Scriabin: Piano Concerto in F-sharp minor, op. 20

Program notes

Much of the music makes its immediate appeal to anyone sensitive to beauty…to say that much of it is Chopinesque is to give it praise.

ALEXANDER SCRIABIN (1872–1915)
PIANO CONCERTO IN F-SHARP MINOR, OP. 20

Allegro
Andante
Allegro moderato

Gorgeous, undulating piano figures and subtle splashes of waltz in Alexander Scriabin’s Piano Concerto in F sharp minor recall the music of his idol, Frédéric Chopin.

Scriabin studied piano and composition at the Moscow Conservatorium alongside another pianist-composer titan, his friend and colleague Sergei Rachmaninoff. But Scriabin’s Piano Concerto, which he composed in 1896, four years after his graduation, is lighter on its feet and much more intimate than the denser concertos of his friend – it follows in the footsteps of Chopin rather than Tchaikovsky.

Scriabin had written previous works for piano, but this was his first work for orchestra and he gave the premiere himself in Moscow in 1897, with Vasily Safonov conducting. While Scriabin distanced himself from many of his early works, he performed this concerto throughout his career – including at Carnegie Hall and in London – as well as under the baton of Rachmaninoff in Russia in 1911. Rachmaninoff played the solo part himself in a memorial series for Scriabin following the composer’s death in 1915.

As Scriabin’s first real foray into orchestral writing, the concerto had a rocky start – Nikolai Rimsky-Korsakov was scathing of the orchestration when his feedback was requested – but the concerto found a warmer reception in the concert hall.

‘Much of the music makes its immediate appeal to anyone sensitive to beauty,’ wrote a London critic after Scriabin’s performance in the city. ‘To say that much of it is Chopinesque is to give it praise.’

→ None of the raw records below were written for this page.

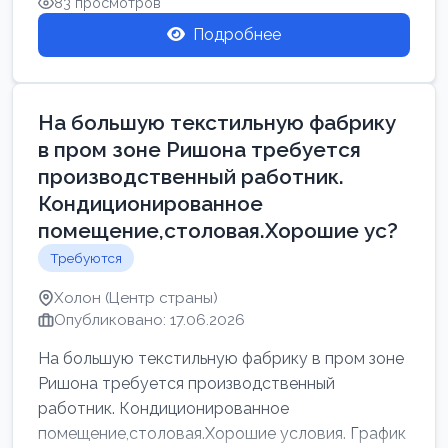
83 просмотров
Подробнее
На большую текстильную фабрику
в пром зоне Ришона требуется
производственный работник.
Кондиционированное
помещение,столовая.Хорошие ус?
Требуются
Холон (Центр страны)
Опубликовано: 17.06.2026
На большую текстильную фабрику в пром зоне
Ришона требуется производственный
работник. Кондиционированное
помещение,столовая.Хорошие условия. График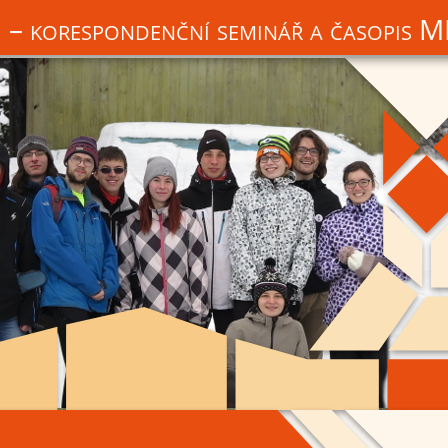
 korespondenční seminář a časopis 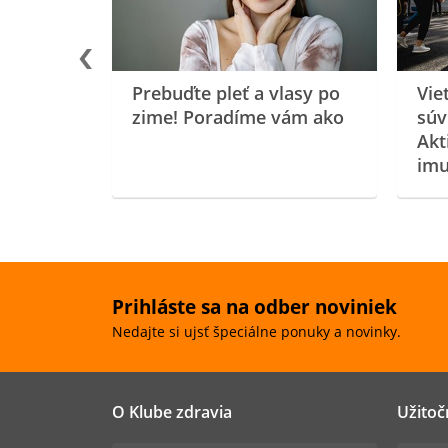
Prebuďte pleť a vlasy po
Vie
zime! Poradíme vám ako
súv
Akt
imu
Prihláste sa na odber noviniek
Nedajte si ujsť špeciálne ponuky a novinky.
O Klube zdravia
Užitoč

The central movement is in F sharp major, a key Scriabin associated with mysticism and transcendence as well as, later in his career, the colour blue. Scholars dispute whether Scriabin was a ‘true’ synesthete: he discovered his synaesthesia when he was 35 years old (unusual for those who experience the phenomenon) during a conversation with Rachmaninoff and Rimsky-Korsakov, the latter of whom was a synesthete. Nonetheless, Scriabin claimed his favourite keys, particularly F sharp major, evoked the strongest colours.

Allegro

A sighing French horn opens the first movement of Scriabin’s Piano Concerto, before the piano makes its own delicate entry. The horn’s falling figure becomes, as Scriabin put it, the ‘bedrock’ of the whole movement.

The second theme is a lighter, waltz-like melody, but the movement soon becomes tempestuous.

Andante

The Andante, in F sharp major, begins with serene, hymn-like strings and when the rippling piano enters it adorns a gentle clarinet melody. The movement is a theme with four variations, passing through several different moods.

The piano takes the lead in a more boisterous melody in the second variation – accompanied by chirpy woodwind flourishes – before it plunges into the low register for the darker third variation.

The final variation sees the return of light, and, perhaps, the brilliant blue the composer associated with his favourite key.

Allegro moderato

The finale is the Concerto’s longest movement and its grandest, the composer largely leaving behind the intimacy of the first two movements for broad, soaring melodies and the kind of brilliant virtuosity that puts a young pianist-composer on the map.